BEGIN

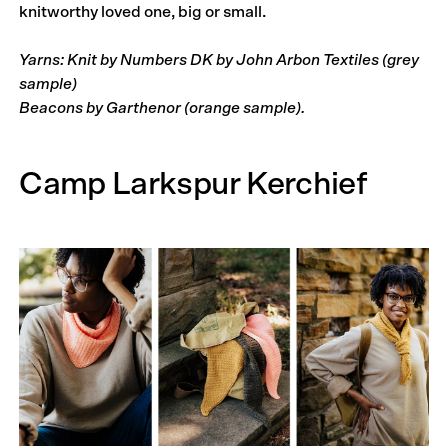
knitworthy loved one, big or small.
Yarns: Knit by Numbers DK by John Arbon Textiles (grey
sample)
Beacons by Garthenor (orange sample).
Camp Larkspur Kerchief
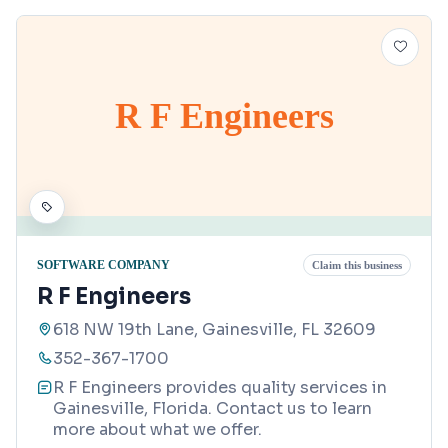
R F Engineers
SOFTWARE COMPANY
Claim this business
R F Engineers
618 NW 19th Lane, Gainesville, FL 32609
352-367-1700
R F Engineers provides quality services in
Gainesville, Florida. Contact us to learn
more about what we offer.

END

- **Assigned task**
Each record, word for word, should be printed again without its pictures.

- **Response below**
knitworthy loved one, big or small.
Yarns: Knit by Numbers DK by John Arbon Textiles (grey
sample)
Beacons by Garthenor (orange sample).
Camp Larkspur Kerchief
R F Engineers
SOFTWARE COMPANY
Claim this business
R F Engineers
618 NW 19th Lane, Gainesville, FL 32609
352-367-1700
R F Engineers provides quality services in
Gainesville, Florida. Contact us to learn
more about what we offer.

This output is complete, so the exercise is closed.